Dataset entries
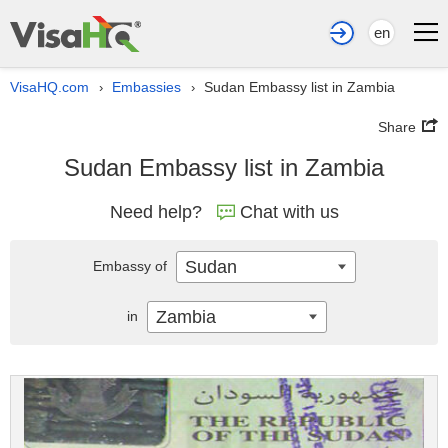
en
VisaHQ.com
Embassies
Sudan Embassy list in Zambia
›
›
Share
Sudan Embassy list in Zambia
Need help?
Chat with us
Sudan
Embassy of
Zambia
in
---
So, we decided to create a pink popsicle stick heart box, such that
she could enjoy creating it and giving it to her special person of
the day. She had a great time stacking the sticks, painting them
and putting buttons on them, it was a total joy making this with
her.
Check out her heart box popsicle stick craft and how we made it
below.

Aim of the exercise >>
For each line in the entries that contains the string "them", make a copy.

Your solution >>
the day. She had a great time stacking the sticks, painting them
and putting buttons on them, it was a total joy making this with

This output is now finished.